LivingSocial is the most recent high-profile site to be hacked. The online coupon site reports that hackers got access to the names, emails, birthdays, and encrypted passwords of 50 million customers. What's positive though, according to the company, is that hackers did not get any credit card or banking information.
Not sure about you, though I'd be somewhat skeptical if I had an account and was told that my email, username, birthday were all hacked though not my credit card. I'd probably insist on knowing whether credit card data that they keep of mine is encrypted, as it should be.
Customers affected will be receiving an email letting them know to change their password, says USA Today. Some customers today were met at the site with a welcome and "please change your password message."
If you're a LivingSocial member, go ahead and change your password, don't wait for an email from the company, and perhaps think about letting your credit card company know that "a site that has your credit card information was hacked, although the site says that the server where my credit card information is contained was not hacked," and see what advice your credit card company gives you. ;)
CNN Money reports that "All LivingSocial users had some data stored on the hacked server, the spokesman said, except for customers in Korea, Thailand, Indonesia and the Philippines. Those countries use TicketMonster and Ensogo, which are on different systems.
An email sent to employees, at LivingSocial, about the attacks, released by AllThingsD, said, in part, the following:
"Two things you should know:
1. * The database that stores customer credit card information was not affected or accessed.
2. * The database that stores merchants’ financial and banking information was not affected or accessed.
The security of our customer and merchant information is our priority.

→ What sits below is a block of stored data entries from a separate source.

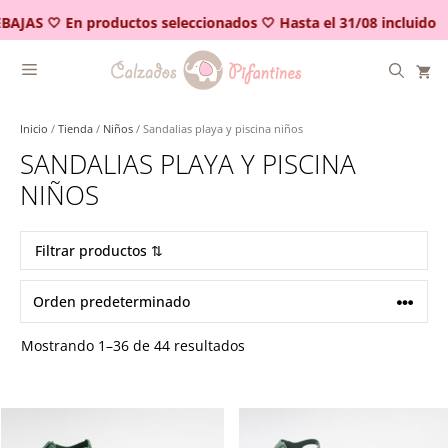
Saltar
AJAS 🤍 En productos seleccionados 🤍 Hasta el 31/08 incluido
al
contenido
Inicio
/
Tienda
/
Niños
/ Sandalias playa y piscina niños
SANDALIAS PLAYA Y PISCINA
NIÑOS
Filtrar productos ⇅
Mostrando 1–36 de 44 resultados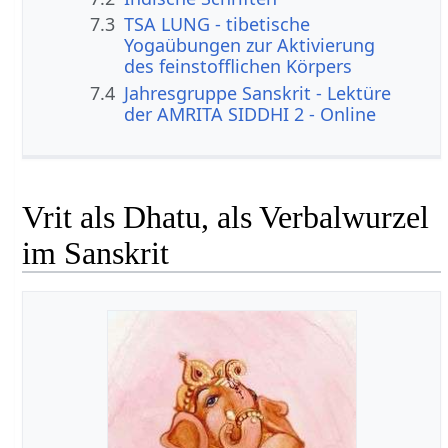
7.3
TSA LUNG - tibetische
Yogaübungen zur Aktivierung
des feinstofflichen Körpers
7.4
Jahresgruppe Sanskrit - Lektüre
der AMRITA SIDDHI 2 - Online
Vrit als Dhatu, als Verbalwurzel
im Sanskrit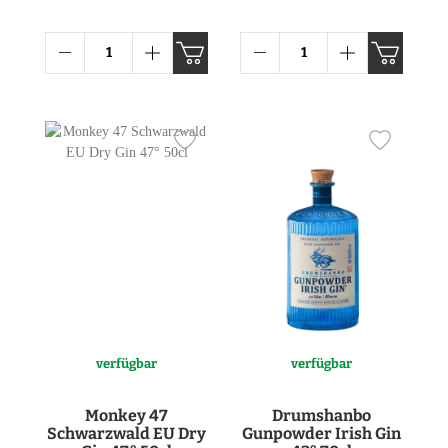
verfügbar
verfügbar
Monkey 47
Drumshanbo
Schwarzwald EU Dry
Gunpowder Irish Gin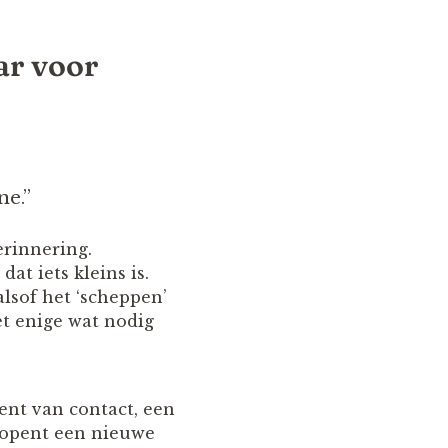
ar voor
ne.”
erinnering.
at iets kleins is.
lsof het ‘scheppen’
et enige wat nodig
ent van contact, een
f opent een nieuwe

We always strive to ensure the security of our customer information, and we are redoubling efforts to prevent any issues in the future.

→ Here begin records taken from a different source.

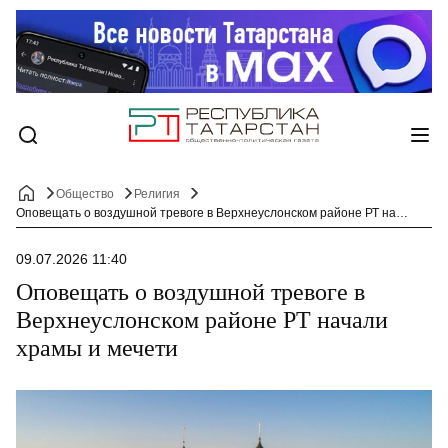
Общество
Религия
Оповещать о воздушной тревоге в Верхнеуслонском районе РТ начали храмы и мечети
09.07.2026 11:40
Оповещать о воздушной тревоге в
Верхнеуслонском районе РТ начали
храмы и мечети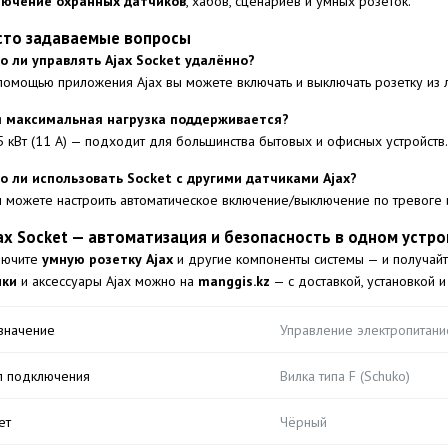
лючение охранных датчиков
, хабов, сценариев и умных розеток.
сто задаваемые вопросы
 ли управлять Ajax Socket удалённо?
 помощью приложения Ajax вы можете включать и выключать розетку из 
я максимальная нагрузка поддерживается?
5 кВт (11 A) — подходит для большинства бытовых и офисных устройств.
 ли использовать Socket с другими датчиками Ajax?
ы можете настроить автоматическое включение/выключение по тревоге 
jax Socket — автоматизация и безопасность в одном устр
лючите
умную розетку Ajax
и другие компоненты системы — и получай
ики
и аксессуары Ajax можно на
manggis.kz
— с доставкой, установкой и 
значение
Управление электропитани
п подключения
Вилка типа F (Schuko)
ет
Чёрный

To ensure our customers and merchants are fully informed and protected, we are notifying those who may have been impacted via email explaining what happened, expiring their passwords, and requesting that they create new passwords. A copy of the note is included below this email."

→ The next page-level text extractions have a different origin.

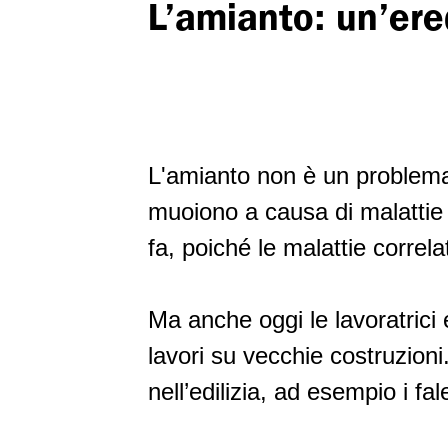
L’amianto: un’ere
Ramo delle pulizie
Politica ambientale -
riconversione eco-sociale
Ramo della sicurezza
privata
Politica industriale
Falegnameria
Relazioni Svizzera-UE
L'amianto non è un problema
Negozi delle stazioni di
muoiono a causa di malattie
servizio
fa, poiché le malattie correl
Lavoro interinale
Ma anche oggi le lavoratrici
Orologiera
lavori su vecchie costruzion
nell’edilizia, ad esempio i fale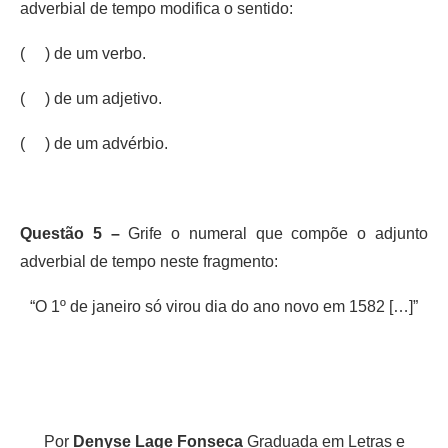
adverbial de tempo modifica o sentido:
( ) de um verbo.
( ) de um adjetivo.
( ) de um advérbio.
Questão 5 –
Grife o numeral que compõe o adjunto
adverbial de tempo neste fragmento:
“O 1º de janeiro só virou dia do ano novo em 1582 […]”
Por
Denyse Lage Fonseca
Graduada em Letras e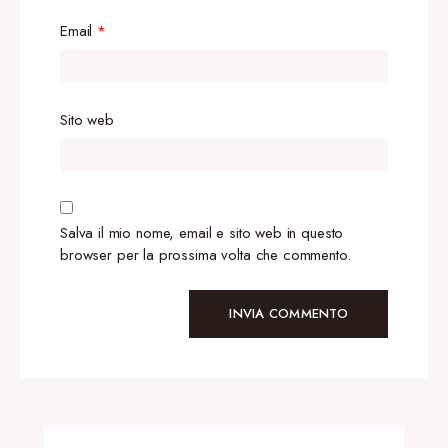
Email
*
Sito web
Salva il mio nome, email e sito web in questo
browser per la prossima volta che commento.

The company also says in the email to customers that: "We recently experienced a cyber-attack on our computer systems that resulted in unauthorized access to some customer data from our servers," .... "We are actively working with law enforcement to investigate this issue."
Personally, I'd like a bit more information than it's being reported to law enforcement, as that's more LivingSocial's issue than mine. I also wouldn't be too happy with a company that says "we are doubling efforts for the future" as all that matters is what was already stolen. All customer's care about is now and the issue for the company to be forthright and honest and share the EXACT information that was taken and whether or not my credit card information, which apparently was not taken, was encrypted or not. That's it.